= EXERCISE PROMPT =
Please determine the number of lines in the material below that contain the word "ADTECH", and state it alone.

= INPUT RECORDS =
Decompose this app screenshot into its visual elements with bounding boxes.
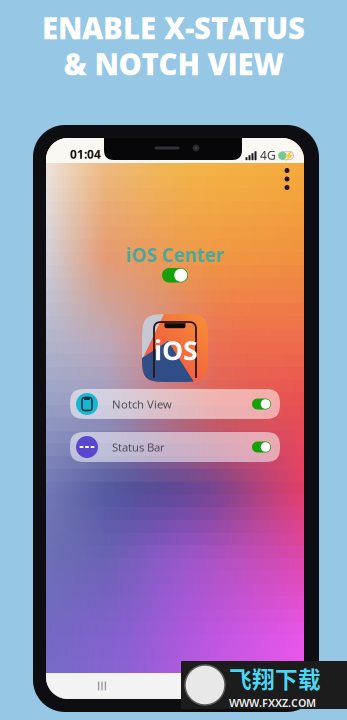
staticText: 4G [260, 147, 276, 163]
staticText: WWW.FXXZ.COM [229, 696, 316, 710]
staticText: ENABLE X-STATUS [42, 8, 305, 48]
button[interactable]: Toggle [252, 442, 271, 452]
button[interactable]: Toggle [252, 398, 271, 410]
staticText: 飞翔下载 [229, 662, 321, 695]
staticText: Status Bar [112, 439, 165, 455]
button[interactable]: Status Bar [70, 432, 280, 462]
button[interactable]: Toggle [162, 268, 188, 282]
staticText: iOS Center [126, 242, 224, 267]
button[interactable]: Home [220, 673, 266, 699]
staticText: 01:04 [70, 146, 101, 162]
staticText: Notch View [112, 396, 172, 412]
staticText: & NOTCH VIEW [64, 44, 284, 84]
staticText: ⚡ [283, 150, 295, 161]
button[interactable]: More options [274, 161, 300, 197]
staticText: iOS [154, 332, 198, 368]
button[interactable]: Notch View [70, 389, 280, 419]
button[interactable]: Recent apps [79, 673, 125, 699]
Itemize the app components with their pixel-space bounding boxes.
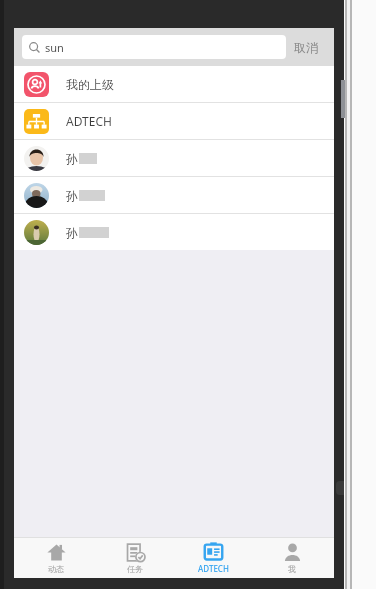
staticText: 任务: [127, 564, 143, 574]
other: 动态: [47, 543, 66, 562]
button[interactable]: 孙: [14, 214, 334, 250]
other: 任务: [126, 543, 145, 562]
button[interactable]: sun: [22, 35, 286, 59]
button[interactable]: ADTECH: [14, 103, 334, 139]
button[interactable]: 任务: [98, 538, 172, 578]
staticText: sun: [45, 40, 64, 55]
button[interactable]: 孙: [14, 177, 334, 213]
button[interactable]: 孙: [14, 140, 334, 176]
staticText: 孙: [66, 188, 78, 203]
staticText: 我的上级: [66, 77, 114, 92]
button[interactable]: 取消: [286, 28, 326, 66]
staticText: 孙: [66, 151, 78, 166]
staticText: 我: [288, 564, 296, 574]
button[interactable]: ADTECH: [176, 538, 250, 578]
button[interactable]: 动态: [19, 538, 93, 578]
button[interactable]: 我: [255, 538, 329, 578]
other: 我: [283, 543, 302, 562]
staticText: 动态: [48, 564, 64, 574]
other: ADTECH: [204, 542, 223, 561]
staticText: ADTECH: [198, 563, 229, 574]
staticText: 孙: [66, 225, 78, 240]
staticText: ADTECH: [66, 113, 112, 129]
button[interactable]: 我的上级: [14, 66, 334, 102]
staticText: 取消: [294, 40, 318, 55]
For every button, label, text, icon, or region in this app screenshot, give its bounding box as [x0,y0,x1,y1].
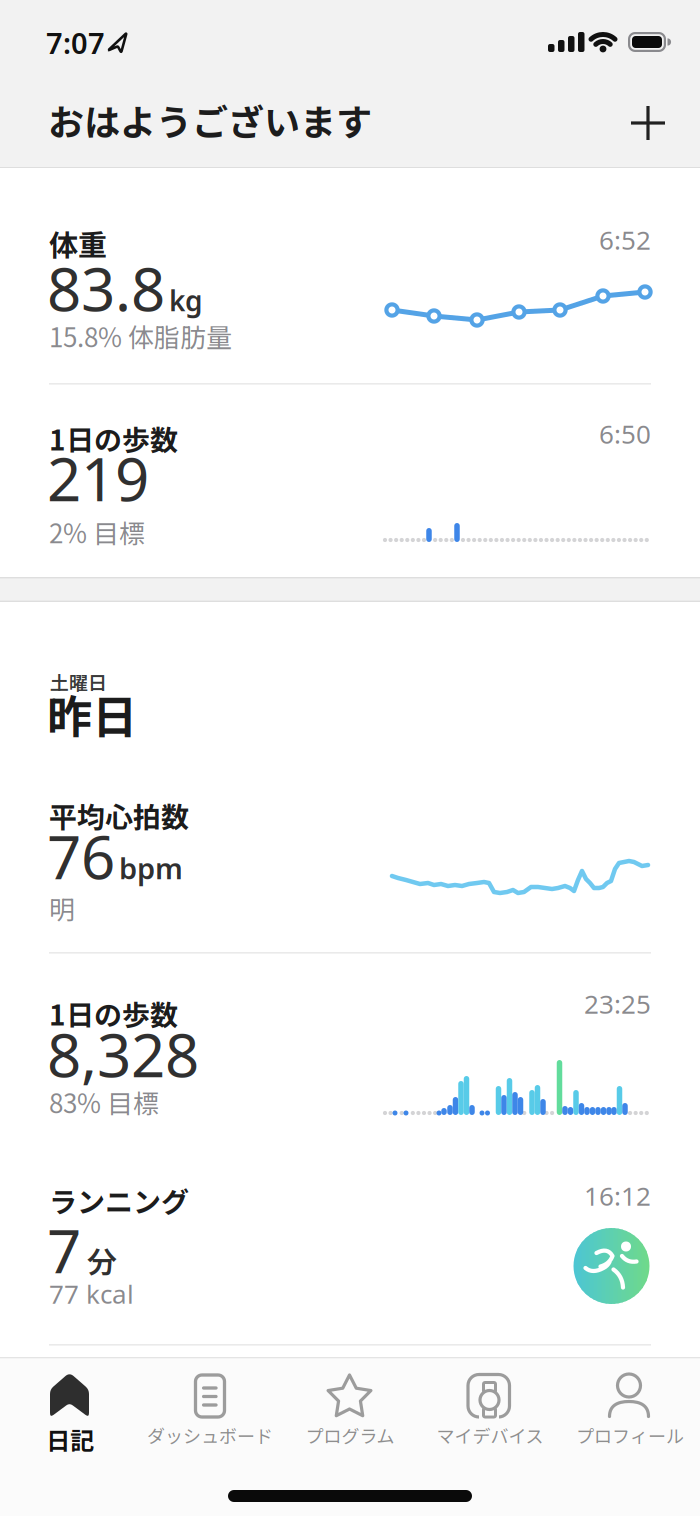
staticText: 76 [47,815,115,897]
staticText: ダッシュボード [147,1422,273,1448]
staticText: マイデバイス [436,1422,544,1448]
staticText: 土曜日 [50,668,107,696]
staticText: 2% 目標 [49,513,145,551]
staticText: 体重 [49,222,107,264]
button[interactable]: 追加 [616,91,680,155]
staticText: 1日の歩数 [49,418,178,458]
staticText: kg [169,281,203,319]
staticText: 6:50 [599,416,651,451]
button[interactable]: 1日の歩数 [0,952,700,1160]
staticText: 83.8 [47,247,165,329]
staticText: 23:25 [584,986,651,1021]
staticText: 219 [47,437,149,519]
button[interactable]: プロフィール [560,1370,700,1460]
staticText: 日記 [46,1422,94,1457]
staticText: 8,328 [47,1013,199,1095]
staticText: 83% 目標 [49,1083,159,1121]
staticText: bpm [119,848,183,888]
staticText: 昨日 [47,681,137,746]
staticText: 6:52 [599,222,651,257]
button[interactable]: プログラム [280,1370,420,1460]
staticText: 分 [87,1238,117,1282]
staticText: ランニング [49,1180,189,1220]
button[interactable]: マイデバイス [420,1370,560,1460]
staticText: 7:07 [46,23,105,62]
staticText: 明 [49,889,75,927]
button[interactable]: ランニング [0,1160,700,1344]
button[interactable]: ダッシュボード [140,1370,280,1460]
button[interactable]: 1日の歩数 [0,383,700,577]
staticText: プログラム [306,1422,394,1448]
staticText: 77 kcal [49,1276,134,1311]
staticText: 7 [47,1209,81,1291]
button[interactable]: 体重 [0,168,700,383]
staticText: プロフィール [576,1422,684,1448]
staticText: 平均心拍数 [49,795,189,836]
staticText: 15.8% 体脂肪量 [49,317,232,355]
staticText: 16:12 [584,1178,651,1213]
button[interactable]: 平均心拍数 [0,740,700,952]
button[interactable]: 日記 [0,1370,140,1460]
staticText: おはようございます [48,94,372,146]
staticText: 1日の歩数 [49,993,178,1034]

= RESPONSE TO THE EXERCISE =
5